What attracted you to the field of public health?
As a child, I was always interested in public health. I’ve always wanted to do something to help improve the health of people. I chose to major in biology, because I knew, with a biology degree, I’d be able to find a career in the health care field. When my 44-year-old brother passed, I knew in my heart that I needed to go back to school to learn about healthy/unhealthy behaviors. I wanted to learn why individuals do the things they do, good and bad, and how those things ultimately impact an individual’s health. At the time, I was employed full-time as a Biologist at USFDA/NCTR (United States Food and Drug Administration/National Center for Toxicological Research in Jefferson, Ark.).
What is your current job title and place of employment?
I am still employed at USFDA/NCTR as a Research Biologist. However, since obtaining my MPH, I have changed divisions. In 2009, I moved from the Division of Microbiology to the Division of Personalized Nutrition and Medicine to work as a community liaison (still, holding the title of research biologist) in order to make use of what I learned in the MPH program. I served as the liaison between the researchers and community members we were working with at the time. I really enjoyed working with the residents in the communities of Marvell and Elaine, Arkansas! I was responsible for keeping them informed on the biomedical aspect of our research. I assisted in relaying the protocol, in laymen’s terms, to the community. I also assisted in the data collection of the various measurements taken of each participant. I helped in the analysis of the blood samples, once getting them back to the laboratory. I also trained summer interns in how to do these measurements, besides being responsible for supervising them during the length of their summer appointment with us. When my position ended in 2011, I moved to the Division of Systems Biology, Innovative Safety and Technologies Branch. I assist two principal investigators with their research in the development of new technologies to screen for pathogenic bacteria in different foods. We use flow cytometry as a tool to screen for E. coli, Salmonella, Listeria, etc. in green leafy vegetables, peanut butter, milk, etc. We hope to be able to utilize this technology in the detection of prions and noroviruses as well.
How would you describe a typical work day?

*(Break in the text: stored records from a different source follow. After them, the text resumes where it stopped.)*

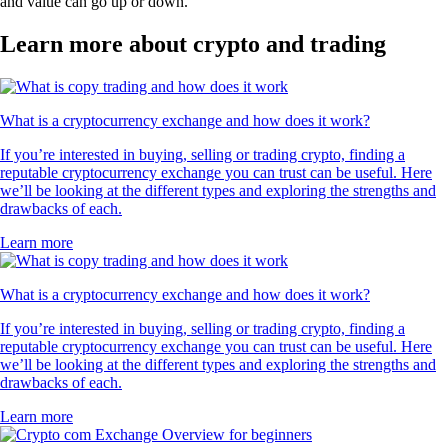
and value can go up or down.
Learn more about crypto and trading
What is a cryptocurrency exchange and how does it work?
If you’re interested in buying, selling or trading crypto, finding a
reputable cryptocurrency exchange you can trust can be useful. Here
we’ll be looking at the different types and exploring the strengths and
drawbacks of each.
Learn more
What is a cryptocurrency exchange and how does it work?
If you’re interested in buying, selling or trading crypto, finding a
reputable cryptocurrency exchange you can trust can be useful. Here
we’ll be looking at the different types and exploring the strengths and
drawbacks of each.
Learn more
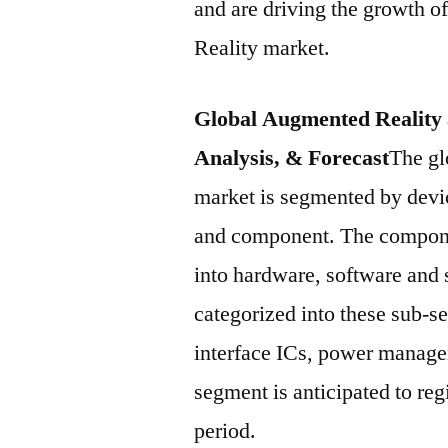
and are driving the growth o
Reality market.
Global Augmented Reality 
Analysis, & Forecast
The gl
market is segmented by devic
and component. The compone
into hardware, software and
categorized into these sub-se
interface ICs, power manage
segment is anticipated to re
period.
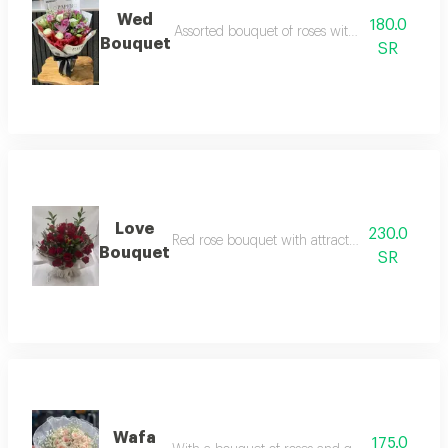
Wed
180.0
Assorted bouquet of roses with cherries and l
Bouquet
SR
Love
230.0
Red rose bouquet with attractive branches and
Bouquet
SR
Wafa
175.0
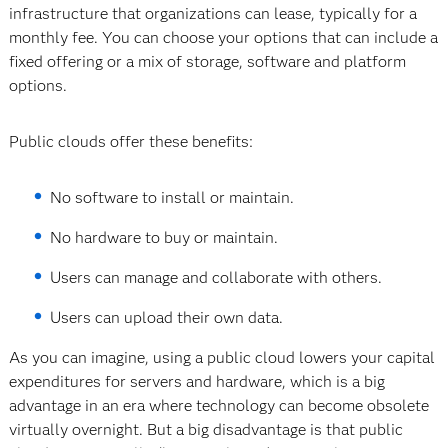
infrastructure that organizations can lease, typically for a
monthly fee. You can choose your options that can include a
fixed offering or a mix of storage, software and platform
options.
Public clouds offer these benefits:
No software to install or maintain.
No hardware to buy or maintain.
Users can manage and collaborate with others.
Users can upload their own data.
As you can imagine, using a public cloud lowers your capital
expenditures for servers and hardware, which is a big
advantage in an era where technology can become obsolete
virtually overnight. But a big disadvantage is that public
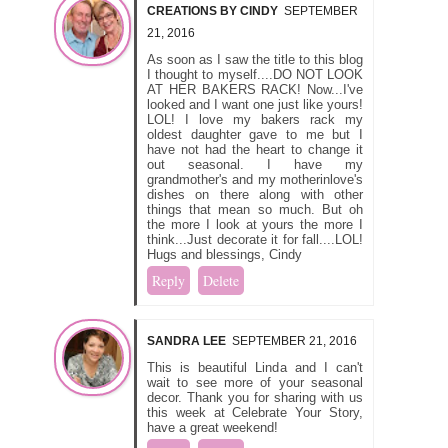
CREATIONS BY CINDY
SEPTEMBER
21, 2016
As soon as I saw the title to this blog
I thought to myself....DO NOT LOOK
AT HER BAKERS RACK! Now...I've
looked and I want one just like yours!
LOL! I love my bakers rack my
oldest daughter gave to me but I
have not had the heart to change it
out seasonal. I have my
grandmother's and my motherinlove's
dishes on there along with other
things that mean so much. But oh
the more I look at yours the more I
think...Just decorate it for fall....LOL!
Hugs and blessings, Cindy
Reply
Delete
SANDRA LEE
SEPTEMBER 21, 2016
This is beautiful Linda and I can't
wait to see more of your seasonal
decor. Thank you for sharing with us
this week at Celebrate Your Story,
have a great weekend!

A typical day in my position involves ensuring we have adequate supplies to complete our experiments for the day/week/month. This includes the ordering and cultivation of the various strains of bacteria we use to do our experiments. I am also responsible for growing each in the proper medium to allow for adequate growth and preparing needed solutions. Also, in a typical day, we may have visiting scientists or students visit our laboratory. I am responsible for assisting in the training of visiting scientists too.
What is your advice for students considering a similar career path?
If at all possible, get your education BEFORE starting a family. It’s much easier that way. You can focus better, only having yourself to deal with. However, if one already has a family, with God, hard work and determination one can still achieve the goal of obtaining a desired degree. Also, be sure to apply for every internship that might be of interest to you. Actually, that is how I got my current position. I was a junior in college and a professor informed me of the summer program at USFDA/NCTR. I applied and got the position. I started in 1991, as a biological aide. I am now a research biologist and have been with USFDA/NCTR ever since! Take advantage of the opportunities offered to you and apply for any internships offered. Internships have the possibility of turning into full-time permanent employment!
What experiences or learning gained at UAMS or elsewhere have you found most beneficial professionally or helped you qualify for what you do?
The classes I took at the UAMS COPH were all very helpful to my understanding about what health really is and how it’s affected by environment and social economic status, as well as other influences in an individual’s life. I especially benefited from the class entitled, Theories of Health Behavior and Health Education, taught by Dr. Jan Richter [now retired]. As a result of that class, I now have a better understanding of why individuals behave as they do. I am better able to relate to co-workers, colleagues, people in general thanks to her class! I also learned a lot from the classes entitled The Health Care System, Introduction to Public Health, and Social Determinants of Health. All of these classes were real eye-openers for me, regarding the health of the public and how it can be improved.
The summer pre-medical internship I participated in at Fisk University, as an undergraduate, helped to qualify me for my current position as a researcher at USFDA/NCTR. During this summer appointment, I learned how to perform chemical calculations, as well as learned about cellular biology (molecular biology) and how to interact with students from various backgrounds. The internship only lasted a month, but it was very educational and helpful to my future.
What do you find most rewarding about your work in public health?
I really enjoy my work. I like knowing that my work is contributing to the overall health and well-being of the public. I mean, no matter which division I am in (or have worked in), the overarching goal of the U.S. Food and Drug Administration is to promote and protect the health of the public. The work I am presently involved in does just that. By screening various foods for pathogenic bacteria, we may be able to prevent illness attributed to the ingestion of these foodborne pathogens. This potentially can result in the saving of lives, as well as costs to the consumer and food manufacturer. In summary, our research, when implemented, will be a definite benefit to the health of the general public. Being involved in such research makes me feel I am doing something extremely useful and important to public health.